Collected data:
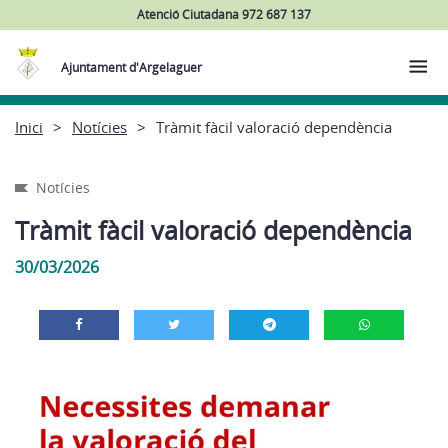
Atenció Ciutadana 972 687 137
Ajuntament d'Argelaguer
Inici
Notícies
Tràmit fàcil valoració dependència
Notícies
Tràmit fàcil valoració dependència
30/03/2026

Required work: Restate every line above exactly, omitting images.

Output of the exercise:
Atenció Ciutadana 972 687 137
Ajuntament d'Argelaguer
Inici
Notícies
Tràmit fàcil valoració dependència
Notícies
Tràmit fàcil valoració dependència
30/03/2026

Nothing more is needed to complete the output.